Поэт заступается за человека абсолютно не близких ему политических взглядов, просит за него у тех, на кого тот честно работал и у кого, возможно, продолжает состоять на тайной службе, при этом Пастернак независим в своих взглядах на власть и страну и не скрывает их от адресата.

В тот же день, когда Пастернак пишет Зелинскому, злополучный издатель посылает свою просьбу в Париж:

Посоветовал мне обратиться к Вам Борис Леонидович Пастернак. Он, как и другие товарищи, как и всероссийский союз писателей, принимают живейшее участие в моей беде. Минут за десять до отхода поезда из Москвы он примчался на вокзал и, запыхавшись, сказал: «Еще вот что. В Париже, в нашем постпредстве, работает поэт Корнелий Зелинский, друг Сельвинского. Он там занимает должность, кажется, литературного секретаря Раковского. Обратитесь к нему. Ему о Вашем деле напишет Сельвинский, напишу и я»[60].

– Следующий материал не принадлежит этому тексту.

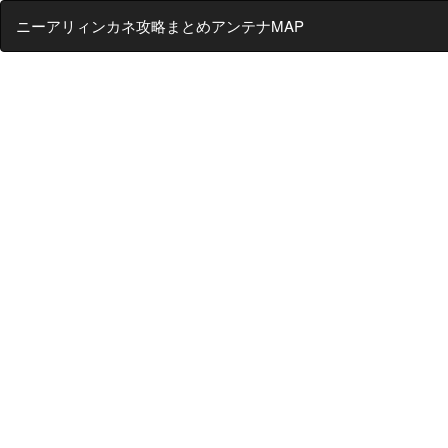
ニーアリィンカネ攻略まとめアンテナMAP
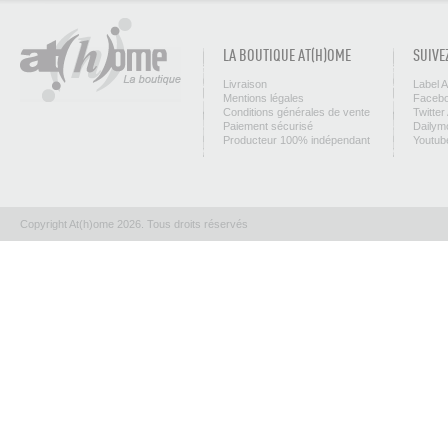
LA BOUTIQUE AT(H)OME
SUIVE
Livraison
Label 
Mentions légales
Facebo
Conditions générales de vente
Twitter
Paiement sécurisé
Dailym
Producteur 100% indépendant
Youtub
Copyright At(h)ome 2026. Tous droits réservés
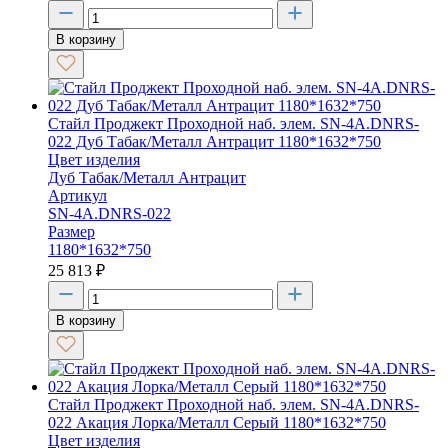
В корзину
Стайл Проджект Проходной наб. элем. SN-4A.DNRS-
022 Дуб Табак/Металл Антрацит 1180*1632*750
Цвет изделия
Дуб Табак/Металл Антрацит
Артикул
SN-4A.DNRS-022
Размер
1180*1632*750
25 813
₽
В корзину
Стайл Проджект Проходной наб. элем. SN-4A.DNRS-
022 Акация Лорка/Металл Серый 1180*1632*750
Цвет изделия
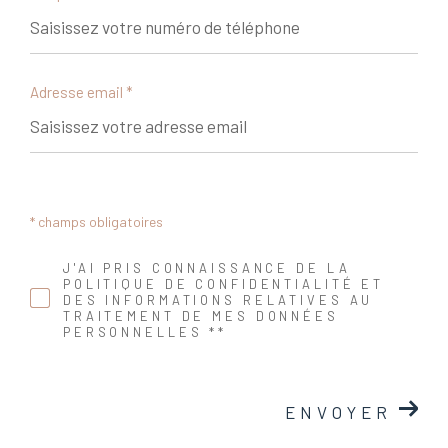
Adresse email *
* champs obligatoires
J'AI PRIS CONNAISSANCE DE LA
POLITIQUE DE CONFIDENTIALITÉ ET
DES INFORMATIONS RELATIVES AU
TRAITEMENT DE MES DONNÉES
PERSONNELLES **
ENVOYER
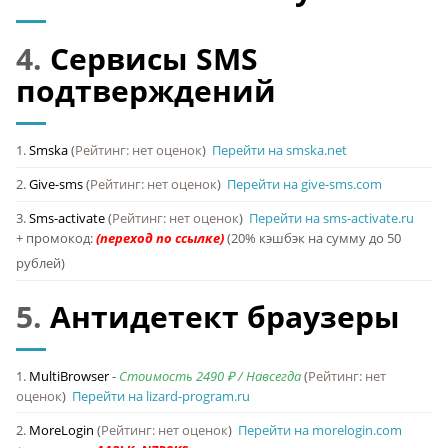
4.
Сервисы SMS
подтверждений
1.
Smska
(
Рейтинг: нет оценок
)
Перейти на smska.net
2.
Give-sms
(
Рейтинг: нет оценок
)
Перейти на give-sms.com
3.
Sms-activate
(
Рейтинг: нет оценок
)
Перейти на sms-activate.ru
+ промокод:
(20% кэшбэк на сумму до 50
рублей)
5.
Антидетект браузеры
1.
MultiBrowser
-
Стоимость 2490 ₽ / Навсегда
(
Рейтинг: нет
оценок
)
Перейти на lizard-program.ru
2.
MoreLogin
(
Рейтинг: нет оценок
)
Перейти на morelogin.com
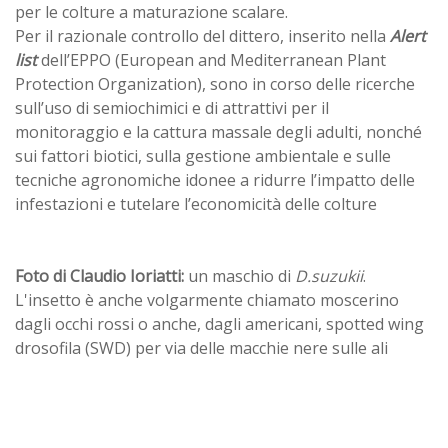
per le colture a maturazione scalare.
Per il razionale controllo del dittero, inserito nella
Alert
list
dell’EPPO (European and Mediterranean Plant
Protection Organization), sono in corso delle ricerche
sull’uso di semiochimici e di attrattivi per il
monitoraggio e la cattura massale degli adulti, nonché
sui fattori biotici, sulla gestione ambientale e sulle
tecniche agronomiche idonee a ridurre l’impatto delle
infestazioni e tutelare l’economicità delle colture
Foto di Claudio Ioriatti:
un maschio di
D.suzukii
.
L'insetto è anche volgarmente chiamato moscerino
dagli occhi rossi o anche, dagli americani, spotted wing
drosofila (SWD) per via delle macchie nere sulle ali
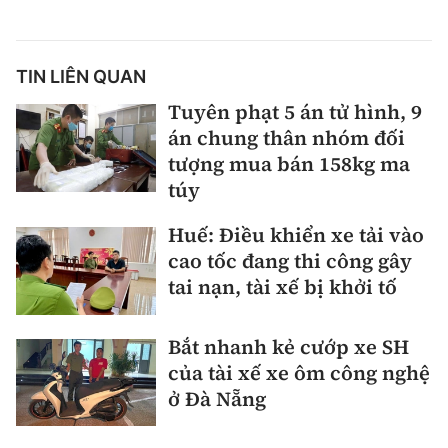
TIN LIÊN QUAN
Tuyên phạt 5 án tử hình, 9
án chung thân nhóm đối
tượng mua bán 158kg ma
túy
Huế: Điều khiển xe tải vào
cao tốc đang thi công gây
tai nạn, tài xế bị khởi tố
Bắt nhanh kẻ cướp xe SH
của tài xế xe ôm công nghệ
ở Đà Nẵng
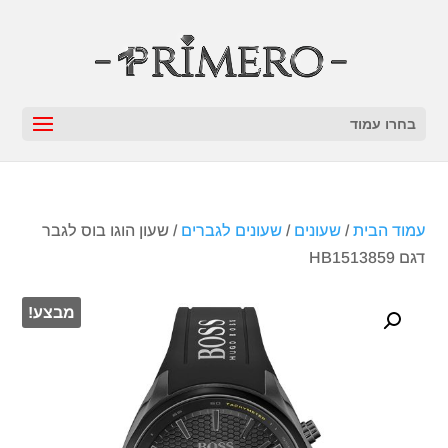
בחרו עמוד
עמוד הבית
/
שעונים
/
שעונים לגברים
/ שעון הוגו בוס לגבר
דגם HB1513859
מבצע!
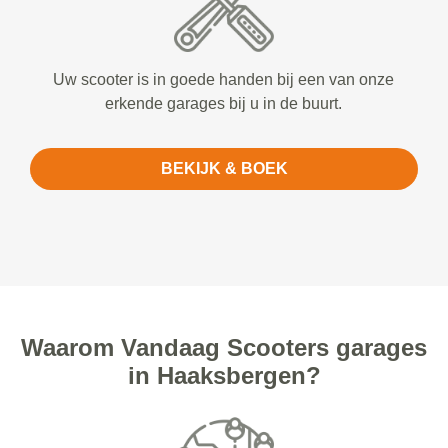
Uw scooter is in goede handen bij een van onze
erkende garages bij u in de buurt.
BEKIJK & BOEK
Waarom Vandaag Scooters garages
in Haaksbergen?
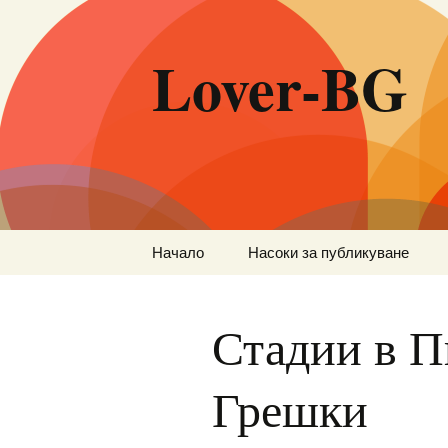
Lover-BG
Към
Начало
Насоки за публикуване
съдържанието
Стадии в П
Грешки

Загадки в судьбе И. Лежнева продолжались и далее. Оказавшись за границей, он написал автобиографическую книгу «Записки современника», на основании которой, как сказано в Литературной энциклопедии, был принят в партию. Возвратившись в 1930 году в Советский Союз, он становится крупным литературным чиновником.

В книге, вышедшей в 1935-м, он саморазоблачается, т. е. описывает свое мелкобуржуазное детство и юность.

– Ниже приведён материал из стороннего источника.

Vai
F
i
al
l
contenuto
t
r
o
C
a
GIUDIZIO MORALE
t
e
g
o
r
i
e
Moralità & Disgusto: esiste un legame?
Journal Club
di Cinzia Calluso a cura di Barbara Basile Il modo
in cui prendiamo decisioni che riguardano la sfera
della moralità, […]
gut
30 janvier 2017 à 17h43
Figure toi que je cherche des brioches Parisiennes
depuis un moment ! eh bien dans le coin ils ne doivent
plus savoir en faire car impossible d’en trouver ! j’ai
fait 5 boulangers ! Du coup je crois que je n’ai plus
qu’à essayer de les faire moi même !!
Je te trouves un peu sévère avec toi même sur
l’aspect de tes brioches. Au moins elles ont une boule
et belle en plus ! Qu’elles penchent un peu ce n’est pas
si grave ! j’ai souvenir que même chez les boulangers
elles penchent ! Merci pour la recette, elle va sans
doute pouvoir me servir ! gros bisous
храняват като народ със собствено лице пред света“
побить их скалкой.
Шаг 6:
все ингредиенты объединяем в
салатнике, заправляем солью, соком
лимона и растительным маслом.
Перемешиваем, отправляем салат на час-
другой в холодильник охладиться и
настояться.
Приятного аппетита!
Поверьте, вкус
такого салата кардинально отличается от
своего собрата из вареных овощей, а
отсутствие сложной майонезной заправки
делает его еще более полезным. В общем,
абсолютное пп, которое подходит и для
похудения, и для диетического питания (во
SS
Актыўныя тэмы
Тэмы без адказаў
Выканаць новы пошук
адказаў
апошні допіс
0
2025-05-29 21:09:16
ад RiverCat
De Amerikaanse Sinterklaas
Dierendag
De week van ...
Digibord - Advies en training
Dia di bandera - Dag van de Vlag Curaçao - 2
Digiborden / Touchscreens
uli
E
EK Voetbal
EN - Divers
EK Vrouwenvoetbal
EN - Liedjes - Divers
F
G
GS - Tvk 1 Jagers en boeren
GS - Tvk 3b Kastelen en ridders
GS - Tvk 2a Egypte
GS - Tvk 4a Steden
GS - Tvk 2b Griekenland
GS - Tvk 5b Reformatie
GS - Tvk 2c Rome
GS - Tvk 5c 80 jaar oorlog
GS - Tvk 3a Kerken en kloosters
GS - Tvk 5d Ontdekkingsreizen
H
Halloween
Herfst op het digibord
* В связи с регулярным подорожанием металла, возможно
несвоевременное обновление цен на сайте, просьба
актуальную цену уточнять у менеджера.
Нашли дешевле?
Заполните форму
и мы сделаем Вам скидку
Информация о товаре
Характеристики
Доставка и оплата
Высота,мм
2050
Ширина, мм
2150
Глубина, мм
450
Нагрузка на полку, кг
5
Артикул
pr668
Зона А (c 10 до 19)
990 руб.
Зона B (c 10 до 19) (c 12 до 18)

Тщеславная обезьянка и цепкий собственник, — пишет он о себе, — как все буржуазные дети, я был горд отцом и знал его как свою собственность. <...> Я не видел за столом сборища толстых самодовольных рож. Я был маленькой обезьяньей тенью своего рослого отца. Что нравилось ему, нравилось мне...[61]

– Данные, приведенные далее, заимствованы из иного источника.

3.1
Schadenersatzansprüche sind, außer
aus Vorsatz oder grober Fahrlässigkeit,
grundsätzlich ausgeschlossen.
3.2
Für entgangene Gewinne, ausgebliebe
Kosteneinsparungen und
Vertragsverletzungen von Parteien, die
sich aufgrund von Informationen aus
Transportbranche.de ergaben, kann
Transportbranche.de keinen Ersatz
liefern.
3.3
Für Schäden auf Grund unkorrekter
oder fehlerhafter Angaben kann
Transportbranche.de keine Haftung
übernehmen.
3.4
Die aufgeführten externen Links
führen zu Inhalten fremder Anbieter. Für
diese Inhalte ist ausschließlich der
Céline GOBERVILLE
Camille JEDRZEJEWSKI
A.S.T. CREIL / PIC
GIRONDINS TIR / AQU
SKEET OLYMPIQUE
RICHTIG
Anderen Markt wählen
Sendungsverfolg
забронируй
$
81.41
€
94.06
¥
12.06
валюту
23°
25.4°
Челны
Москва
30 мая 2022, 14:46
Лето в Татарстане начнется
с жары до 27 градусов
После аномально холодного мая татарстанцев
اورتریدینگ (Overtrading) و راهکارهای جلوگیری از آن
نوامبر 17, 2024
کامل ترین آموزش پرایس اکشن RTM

Далее он разоблачает интеллигентско-сменовеховскую среду, рассказывая о своей работе на должности редактора:

В первых строках передовой статьи первого номера «Новой России» я писал, захлебываясь от восторга: «После четырех лет гробового молчания ныне выходит в свет первый беспартийный публицистический орган».

А далее опять самоизбиение и избиение товарищей по цеху — оказывается, свобода торговли и свободная журналистика, по Лежневу, одно и то же:

Торговца этого мы все видели, но родства не признавали. <...> Своего классового родства с нэпманом мы все же не хотели видеть. А когда коммунистическая печать подчеркивала нашу родословную, то это только бесило, и я в сердцах огрызался. <...> Интеллигенции не нужен нэп. Он ей ничего не дает ни материально, ни тем более духовно. Как жили в нищете раньше, так и живем теперь. Нам не нужны порожденные нэпом продукты «культуры» вроде тотализаторов и бегов, кафе «Без стеснения» и кабаре «Нерыдай», «Журнал для женщин» и «Веселой простокваши»[62].

Однако Лежнев помнит свою главную задачу — раскрыть собственное порочное нутро, поэтому пишет дальше: «Я был во власти все того же старого интеллигентского предрассудка, будто сознание независимо от бытия, отрешено от него и автономно управляется собственными имманентными законами...»[63] И так далее. Можно сказать словами Ленина, что книга Исая Лежнева и теперь «очень своевременная», так как в ней отражены близкие нам и сегодня повороты сознания. Но по-прежнему остается без ответа вопрос, кто же такой был на самом деле Исай Лежнев.

Почти все участники движения сменовеховцев, вернувшиеся в Россию, были арестованы и в конце 30-х сгинули в тюрьмах и лагерях. Играл ли он роль провокатора в литературной среде или же искренне заблуждался, не ясно. И все-таки, похоже, что ближе всех к истине был Булгаков.

Короче говоря, передо мною стоял Мефистофель. Тут я разглядел, что он в пальто и глубоких калошах, а под мышкою держит портфель. <...>

— Рудольфи, — сказал злой дух тенором, а не басом.

Он, впрочем, мог и не представляться мне. Я его узнал. У меня в комнате находился один из самых приметных людей в литературном мире того времени, редактор-издатель единственного частного журнала «Родина», Илья Иванович Рудольфи[64].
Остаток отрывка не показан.